It wasn’t until I came back the last time, in 1998, and asked someone I respected a great deal to be my sponsor that my ears finally opened. They opened because he spoke one simple truth when he said, “There’s nothing more I can do to help you.”I was dumbfounded, and instantly full of fear. I had to listen.

This same person, who is my sponsor to this day, had tried to sponsor me before, or at least to guide me on my way, but I’d failed repeatedly to do anything he’d suggested. And he was right. There was nothing more he could do to help me. I was well beyond human aid. Nonetheless, full of fear, I was also flabbergasted. My ego couldn’t accept the idea that he wouldn’t reflexively leap at the opportunity to sponsor me … one more time.

“What do you mean?” I asked.

“You know everything you need to know to stay sober, Kayko. Now it’s a matter of whether you’re actually going to do something about it.”

It was at that point that I finally heard not a cliché but the axiom that has come to guide my sobriety more intensively than anything else these past 14 years: “Are you willing to go to any length for victory over alcohol?” The man who spoke those words to me that day agreed to sponsor me for 90 days on a trial basis. (He never has told me if the trial is over.) He promised me a better quality of sobriety than I’d previously known, a greater sense of purpose, and a damn better shot at staying sober if I’d simply surrender my will every morning when I woke up and show the willingness to go to any length to maintain my sobriety on a daily basis.
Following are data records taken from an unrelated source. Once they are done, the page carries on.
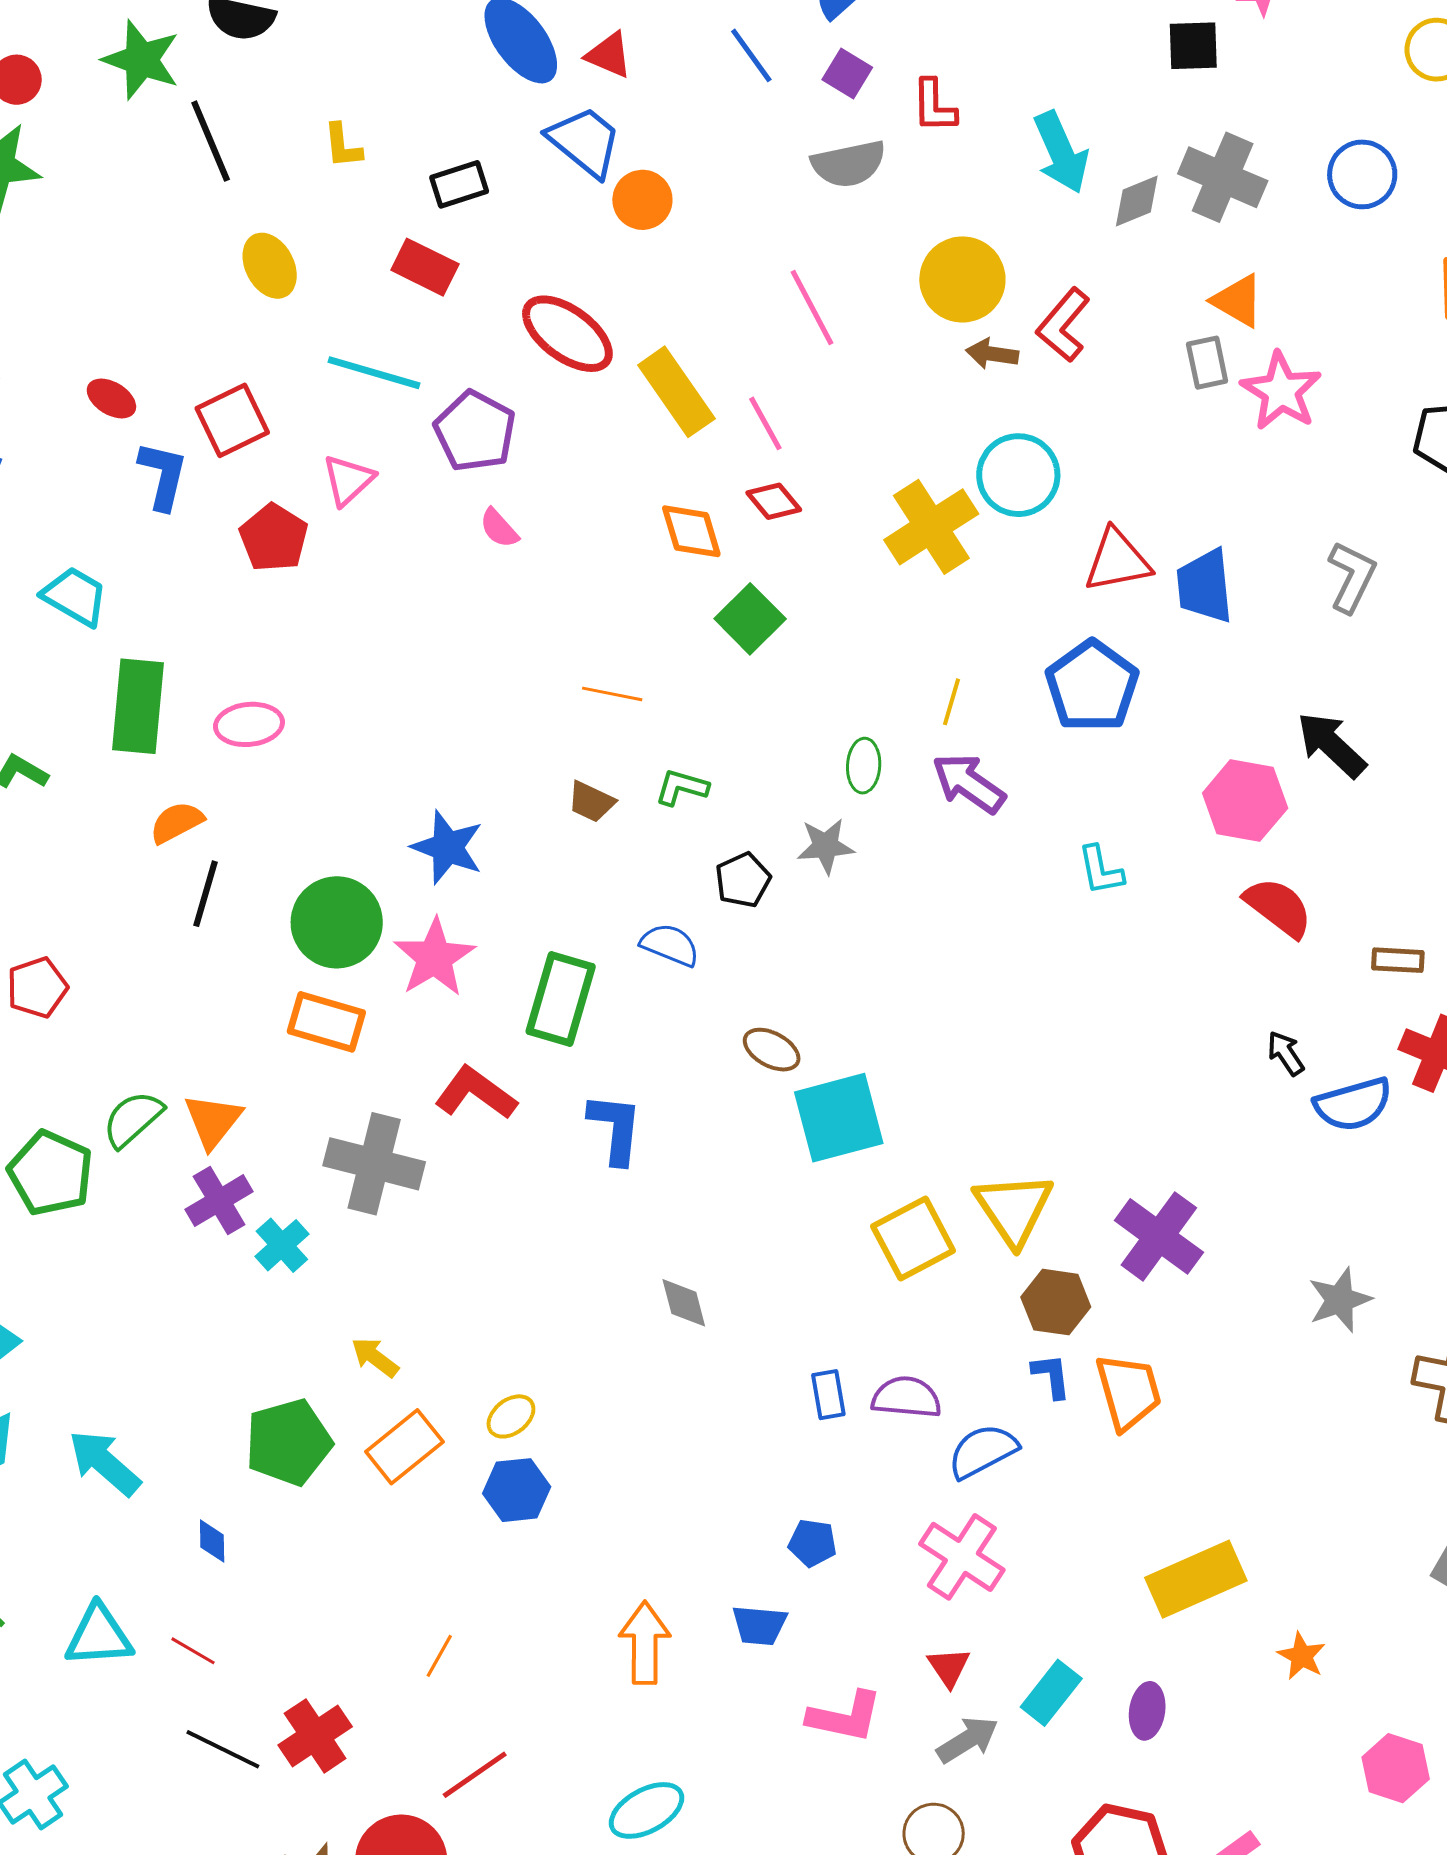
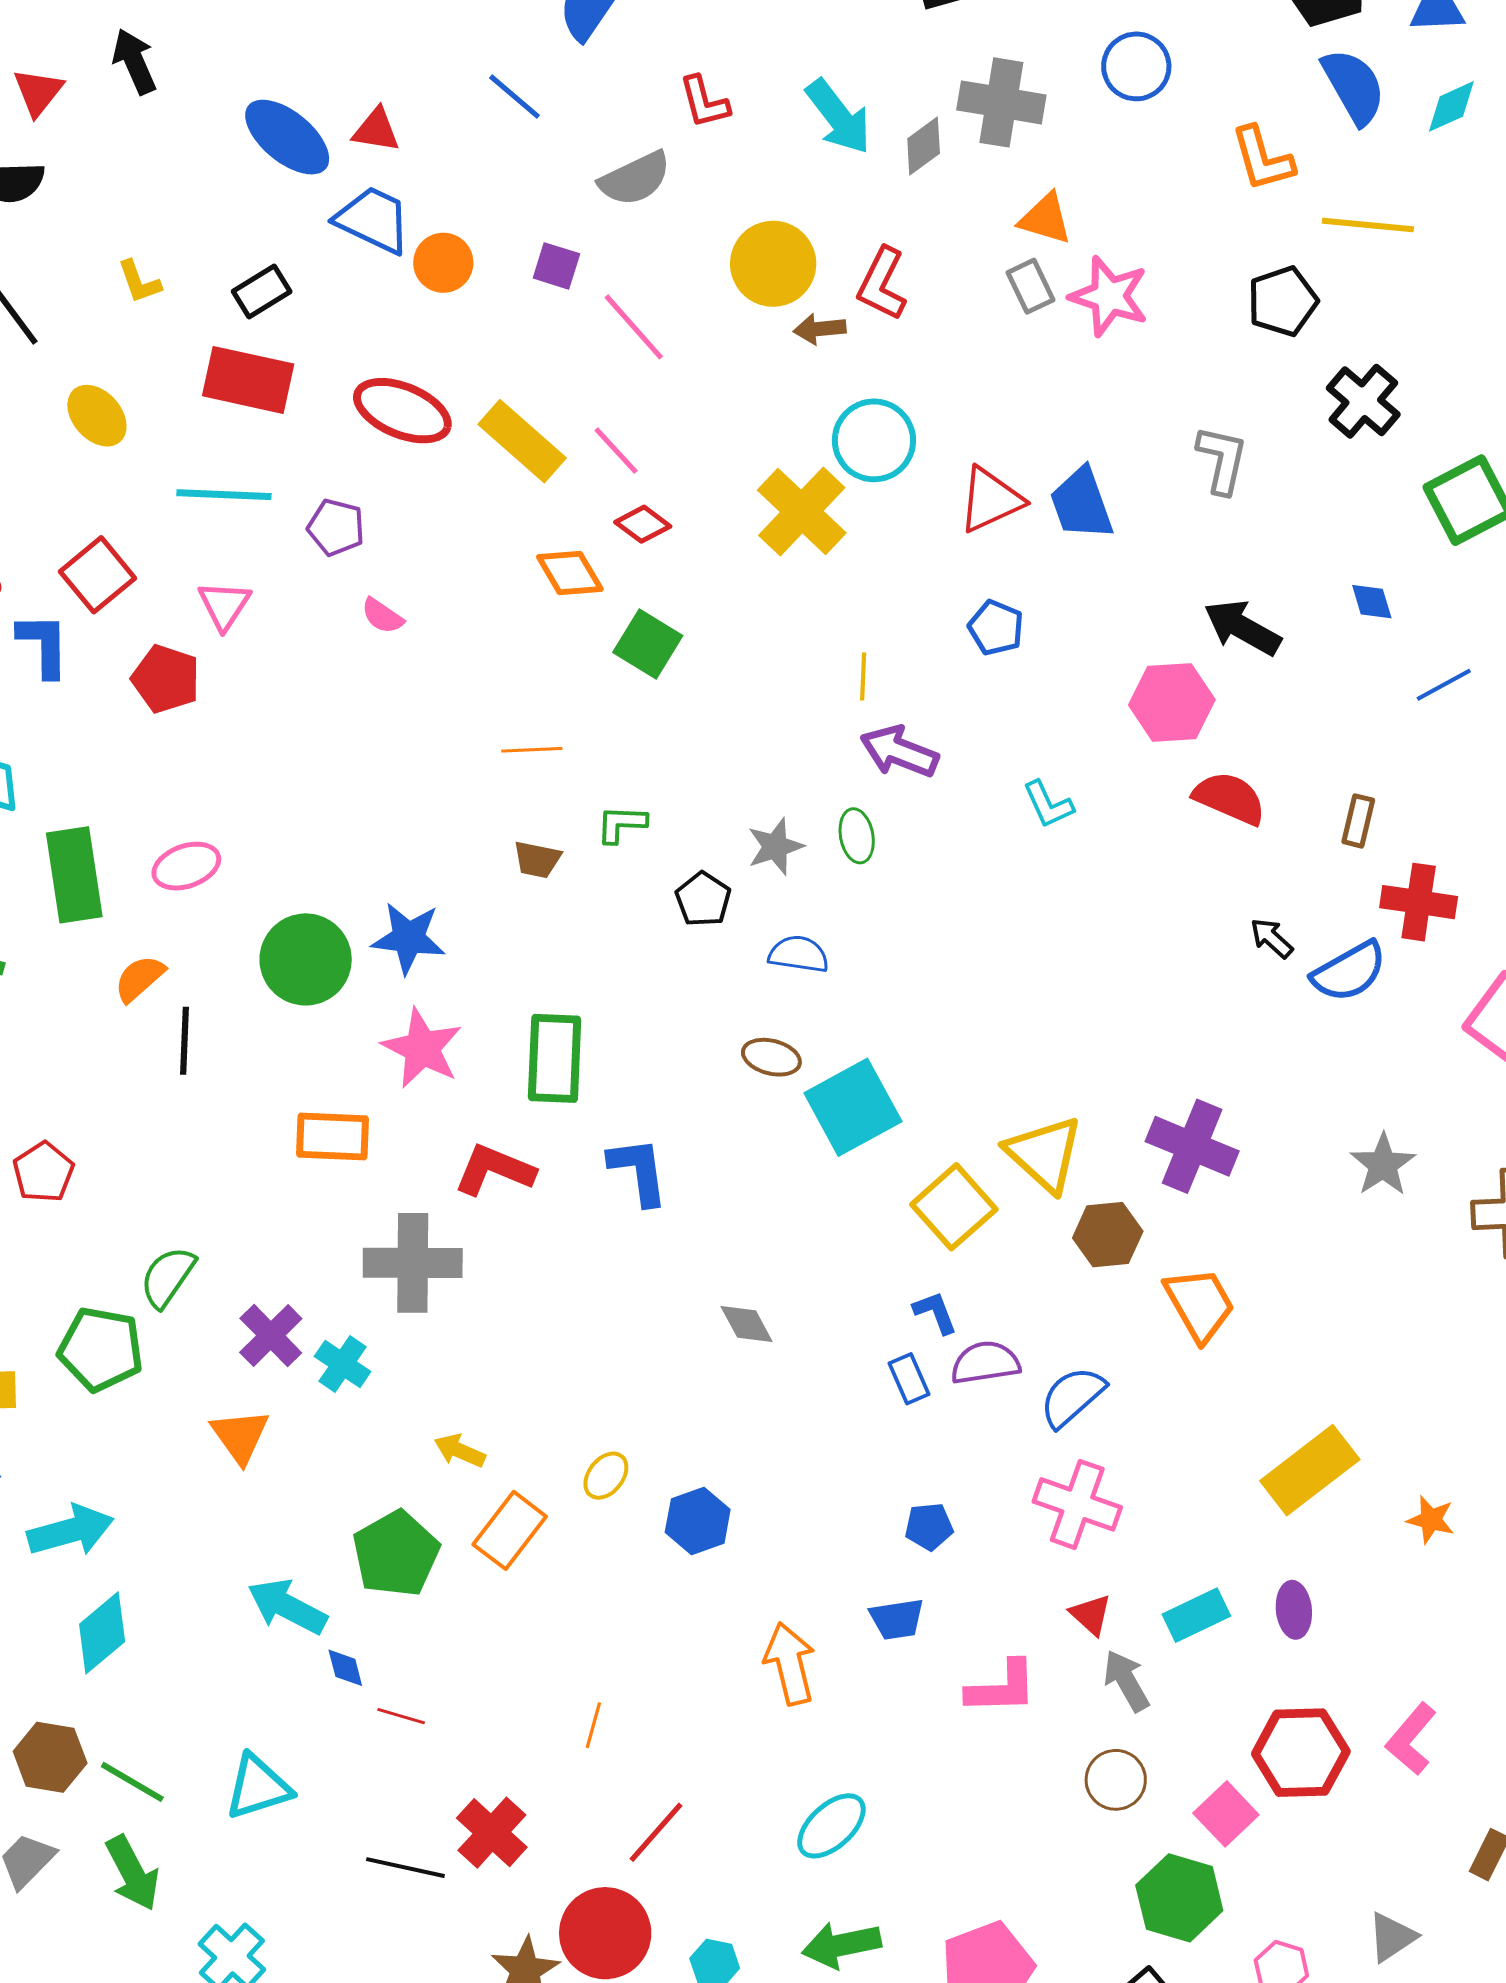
purple square: (847, 73) -> (556, 266), moved
red rectangle: (425, 267) -> (248, 380), size x1.4
purple pentagon: (475, 431) -> (336, 527), size x0.7
blue pentagon: (1092, 686) -> (996, 628), size x0.6
green ellipse: (864, 766) -> (857, 836), moved
green circle: (337, 922) -> (306, 959), moved
blue semicircle: (670, 945) -> (799, 954), moved
brown rectangle: (1398, 960) -> (1358, 821), turned -66
orange triangle: (213, 1121) -> (240, 1436), moved
blue L-shape: (1051, 1376) -> (935, 1312), moved
cyan arrow: (105, 1463) -> (287, 1607), moved
blue hexagon: (517, 1490) -> (698, 1521), moved
red line: (193, 1651) -> (401, 1716), moved
cyan rectangle: (1051, 1693) -> (1196, 1615), turned 40
gray arrow: (968, 1740) -> (1126, 1681), turned -74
He didn’t talk about spirituality, he didn’t talk about miracles, and he certainly didn’t rattle off any kindly platitudes or hard-ass directives. In fact, he didn’t talk much at all. He simply asked me to do this: Go to four meetings a week, two of which he attended; call him once a week, preferably on Monday nights because that was the one night he had free; and seize every opportunity to help people who were newer to sobriety than I was. It was that last part that mattered most. He knew I’d attend meetings; he knew I’d call faithfully if asked to; but he didn’t know if I would be consistently willing to do something for someone else since I had shown so little willingness to do anything for anyone but myself in the time we’d known each other.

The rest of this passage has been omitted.